2 RCW 9A.28.020 states in part:

     "Criminal attempt. (1) A person is guilty of an attempt to commit crime if, with intent to commit a specific crime, he does any act which is a substantial step toward the commission of that crime.

     "(2) If the conduct in which a person engages otherwise constitutes an attempt to commit a crime, it is no defense to a prosecution of such attempt that the crime charged to have been attempted was, under the attendant circumstances, factually or legally impossible of commission."


It is no defense that true facts render the commission of a completed crime legally or factually impossible.

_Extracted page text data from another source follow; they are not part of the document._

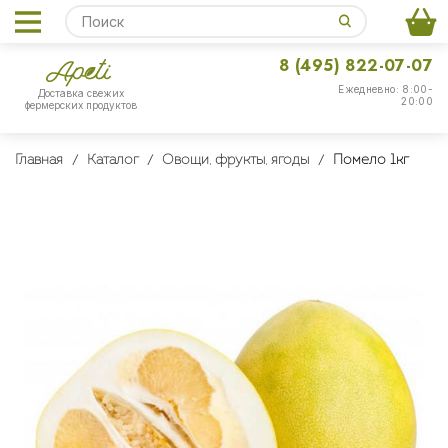
8 (495) 822-07-07
Ежедневно: 8:00-
Доставка свежих
20:00
фермерских продуктов
Главная
Каталог
Овощи, фрукты, ягоды
Помело 1кг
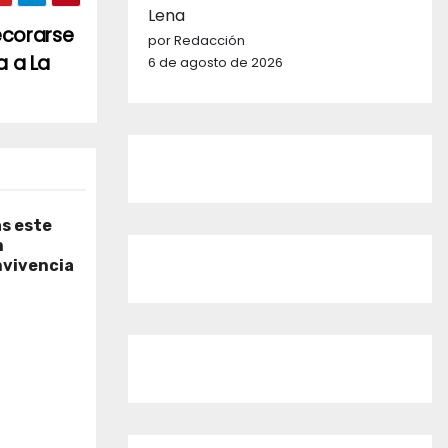
Lena
decorarse
por Redacción
a a La
6 de agosto de 2026
as este
n
nvivencia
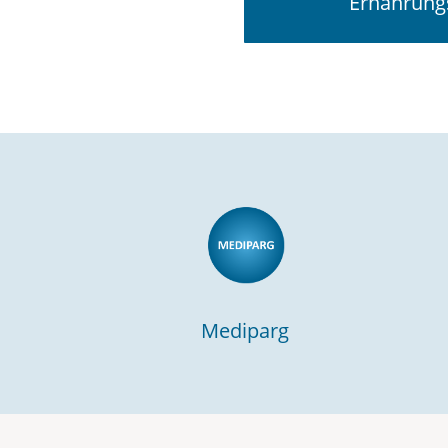
Ernährung
Mediparg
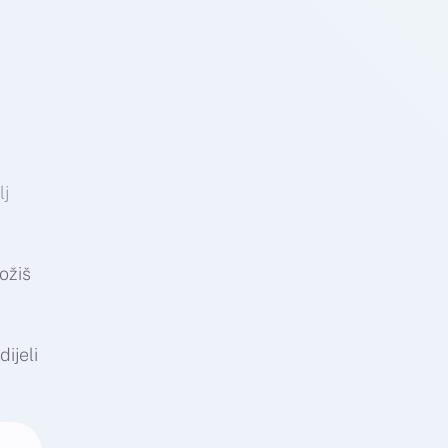
lj
ožiš
ijeli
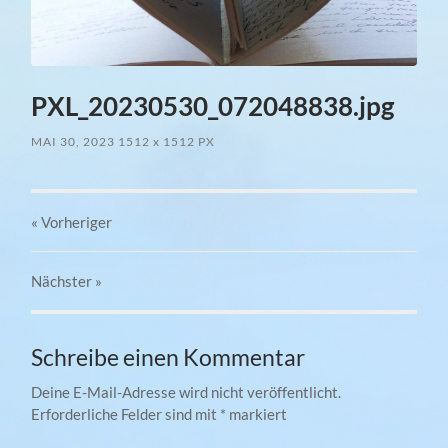
PXL_20230530_072048838.jpg
MAI 30, 2023
1512
x
1512 PX
« Vorheriger
Nächster
»
Schreibe einen Kommentar
Deine E-Mail-Adresse wird nicht veröffentlicht.
Erforderliche Felder sind mit
*
markiert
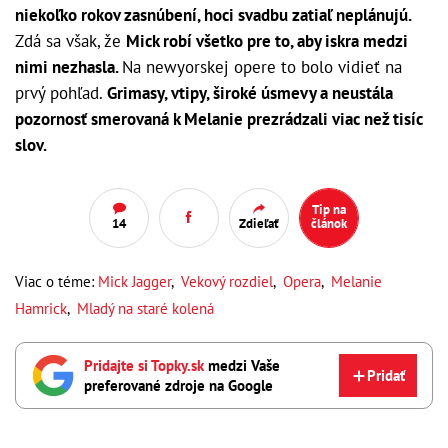
niekoľko rokov zasnúbení, hoci svadbu zatiaľ neplánujú.
Zdá sa však, že
Mick robí všetko pre to, aby iskra medzi
nimi nezhasla.
Na newyorskej opere to bolo vidieť na
prvý pohľad.
Grimasy, vtipy, široké úsmevy a neustála
pozornosť smerovaná k Melanie prezrádzali viac než tisíc
slov.
Tip na
14
Zdieľať
článok
Viac o téme:
Mick Jagger
,
Vekový rozdiel
,
Opera
,
Melanie
Hamrick
,
Mladý na staré kolená
Pridajte si Topky.sk
medzi Vaše
Pridať
preferované zdroje na Google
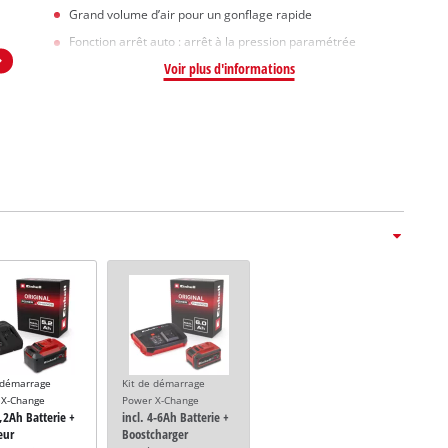
Grand volume d’air pour un gonflage rapide
Fonction arrêt auto : arrêt à la pression paramétrée
Voir plus d'informations
 démarrage
Kit de démarrage
 X-Change
Power X-Change
5,2Ah Batterie +
incl. 4-6Ah Batterie +
eur
Boostcharger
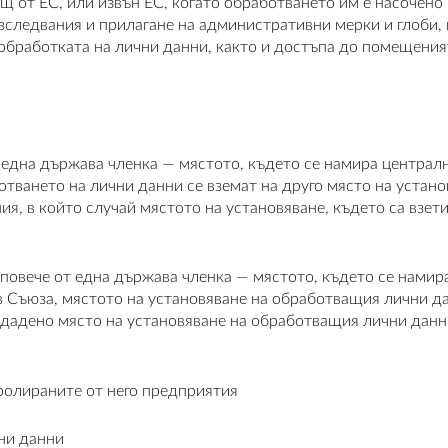
щ от ЕС, или извън ЕС, когато обработването им е насочено
зследвания и прилагане на административни мерки и глоби,
 с обработката на лични данни, както и достъпа до помещен
 една държава членка — мястото, където се намира централн
тването на лични данни се вземат на друго място на устано
я, в който случай мястото на установяване, където са взети
 повече от една държава членка — мястото, където се намир
 Съюза, мястото на установяване на обработващия лични да
а дадено място на установяване на обработващия лични да
ролираните от него предприятия
ни данни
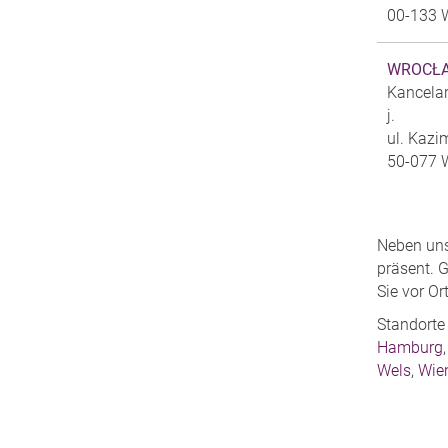
00-133 
WROCŁA
Kancelar
j.
ul. Kazi
50-077 
Neben uns
präsent. 
Sie vor Ort
Standorte 
Hamburg
Wels
,
Wie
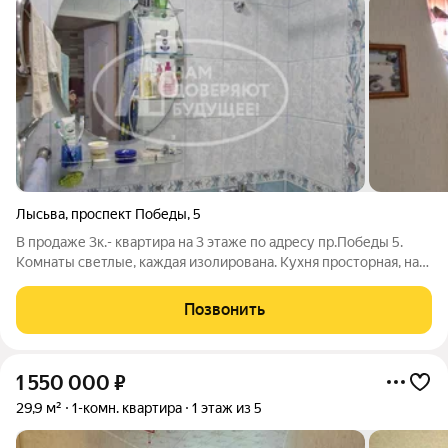
Лысьва
,
проспект Победы
,
5
В продаже 3к.- квартира на 3 этаже по адресу пр.Победы 5.
Комнаты светлые, каждая изолирована. Кухня просторная, на
полу плитка до самой прихожей. Санузел раздельный. Балкон
застеклен. Рассмотрим вариант обмена на 2к.-квартиру в этом
Позвонить
же районе с
1 550 000
₽
29,9 м²
1-комн. квартира
1 этаж из 5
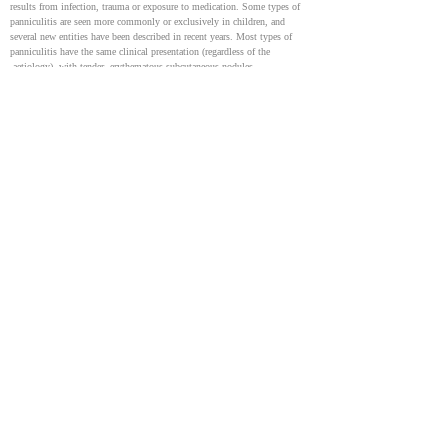
results from infection, trauma or exposure to medication. Some types of 
panniculitis are seen more commonly or exclusively in children, and 
several new entities have been described in recent years. Most types of 
panniculitis have the same clinical presentation (regardless of the 
aetiology), with tender, erythematous subcutaneous nodules.
Erythema nodosum - a review of an uncommon panniculitis
24746312
Panniculitis (التهاب الدهن تحت الجلد) عادةً ما يظهر على شكل عقيدات 
التهابية. Erythema nodosum (EN) من الناحية السريرية هو الشكل الأكثر 
شيوعًا لالتهاب السبلة الشحمية. في حين أن ما يصل إلى 55 ٪ من EN 
يُصنّف كحالة مجهولة السبب، فإن الأسباب الأكثر شيوعًا تشمل الالتهابات، 
والأدوية، والأمراض الجهازية مثل الساركويد، ومرض التهاب الأمعاء، 
والحمل، والأورام الخبيثة. يظهر التهاب القولون التقرحي عادةً في مرحلة 
المراهقة والعشرينيات، وهو أكثر شيوعًا لدى الإناث. غالبًا ما يسبقه بادر 
غير محدد مدته من أسبوع إلى ثلاثة أسابيع، قد يتضمن حمى، شعورًا 
بالضيق، وأعراض عدوى الجهاز التنفسي العلوي. بعد ذلك تظهر آفات 
جلدية، عادةً ما تكون موضعية على الجانب الباسط من الأطراف. الآفات 
عبارة عن عقيدات حمراء مؤلمة، مدورة أو بيضاوية، مرتفعة قليلاً وغير 
متقرحة. السبب الدقيق في EN غير مفهوم، إلا أنه يُعتقد أنه ناتج عن 
ترسب المجمعات المناعية في أوردة الحاجز داخل الدهون تحت الجلد، مما 
يسبب التهاب السبلة الشحمية العدلية. حتى بدون علاج محدد للمرض 
المسبب، يختفي EN تلقائيًا في معظم الحالات.
Panniculitis, inflammation of the subcutaneous fat, usually presents with 
inflammatory nodules. Erythema nodosum (EN) is clinically the most 
frequent form of panniculitis. Whilst up to 55% of EN is considered 
idiopathic, the most common causes include infections, drugs, systemic 
illnesses such as sarcoidosis and inflammatory bowel disease, pregnancy, 
and malignancy. EN typically presents in the teens and 20s, and is seen 
more commonly in females. It is often preceded by a non-specific 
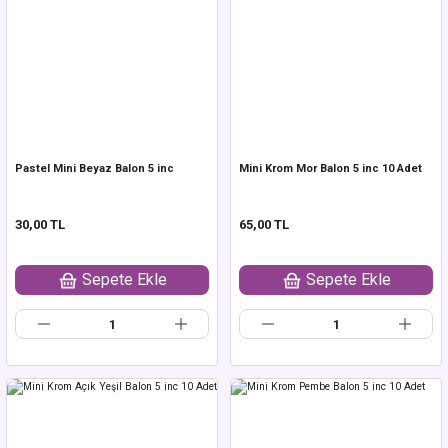
Pastel Mini Beyaz Balon 5 inc
Mini Krom Mor Balon 5 inc 10 Adet
30,00 TL
65,00 TL
Sepete Ekle
Sepete Ekle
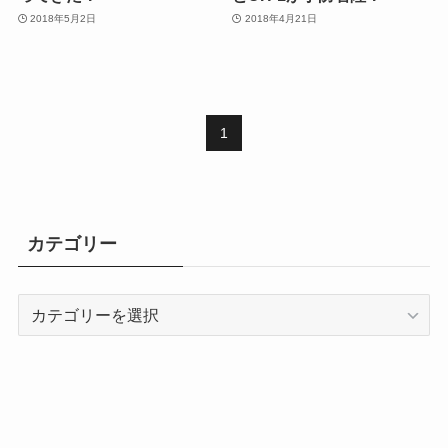
2018年5月2日
2018年4月21日
1
カテゴリー
カ
テ
ゴ
リ
ー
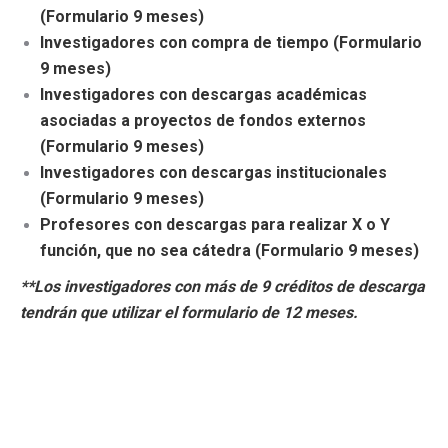
(Formulario 9 meses)
Investigadores con compra de tiempo (Formulario
9 meses)
Investigadores con descargas académicas
asociadas a proyectos de fondos externos
(Formulario 9 meses)
Investigadores con descargas institucionales
(Formulario 9 meses)
Profesores con descargas para realizar X o Y
función, que no sea cátedra (Formulario 9 meses)
**Los investigadores con más de 9 créditos de descarga
tendrán que utilizar el formulario de 12 meses.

STATE v. DAVIDSON, 20 Wn. App. 893, 584 P.2d 401 (1978); RCW 9A.28.020(2). The DAVIDSON court in explaining the effect of the statute said:

"our statute eliminates both "factual" and "legal" impossibility as defenses to a prosecution for attempt, when the "conduct in which a person engages OTHERWISE constitutes an attempt to commit a crime." . . . The use of the word "otherwise"      indicates that it is now a crime to attempt to do an act which would otherwise not be criminal because of the true facts not known to the actor. The apparent reason is to punish his culpable intent. STATE v. DAVIDSON, 20 Wn. App. at 897-98.

Here, the defendant at the time of the incident in the city jail was unaware of the alleged insufficiency of his earlier guilty plea. The record discloses that prior to trial defendant, although attempting to keep the nature of the underlying charge from the jury by a motion in limine, did not question the validity of the plea. It was not until the first day of trial that this earlier plea was challenged upon discovery that the maximum sentence was different than that represented to him at the time the plea was taken. Like in DAVIDSON, the defendant intended to do what he believed to be a criminal act and what would have been criminal if the facts had been as he perceived them.

This court in STATE v. HUNTER, 29 Wn. App. 218, 221, 627 P.2d 1339 (1981) indicated that confinement pursuant to a felony conviction is an essential element of attempted first degree escape. However, HUNTER did not say that in an attempted first degree escape conviction the confinement must be pursuant to a VALID felony conviction, nor should that inference be drawn therefrom. There, the defendant was challenging the sufficiency of the evidence identifying him as the defendant named in the certified copies of the judgment and sentence. No claim was made that the underlying conviction was invalid.

We hold that defendant in this prosecution for attempted first degree escape may not challenge the validity of his guilty plea to the charge for which he was confined.

SUFFICIENCY OF THE EVIDENCE

[6] The test for determining the sufficiency of evidence is whether, after viewing the evidence in the light most favorable to the prosecution, any rational trier of fact could have found the essential elements of the crime beyond a reasonable doubt. STATE v. GREEN, 94 Wn.2d 216, 616 P.2d 628 (1980). A challenge to the sufficiency of the evidence admits the truth of the State's evidence and all inferences that can be reasonably drawn therefrom. STATE v. GEAR, 30 Wn. App. 307, 633 P.2d 930 (1981).

The relief jailer testified someone came at him with a steel bar or slat. This frightened him. Inmates identified defendant as the assailant. Whether the object was a weapon or instrument or thing likely to produce bodily harm is a question of fact. STATE v. BRAKES, 1 Wn. App. 987, 465 P.2d 683 (1970). The bar was before the jury.

Testimony indicated Coble threw coffee in the jailer's face and defendant chased him with a bar. The two were later seen removing clothes from underneath their prison coveralls. Defendant was overheard telling Coble that they "blew" the escape, and later told an inmate "they wouldn't stop [him] next time." Coble was confined pursuant to a felony conviction and the defendant's guilty plea was before the jury. Furthermore, the jury's unchallenged instructions permitted a finding of guilty as a principal or as an aider.

A rational trier of fact could on this evidence have found beyond a reasonable doubt the essential elements of the crimes of assault and attempted escape in the first degree.

The judgment is affirmed.

CONCURRING JUDGES:

Reed, C.J., and Worswick, J., concur.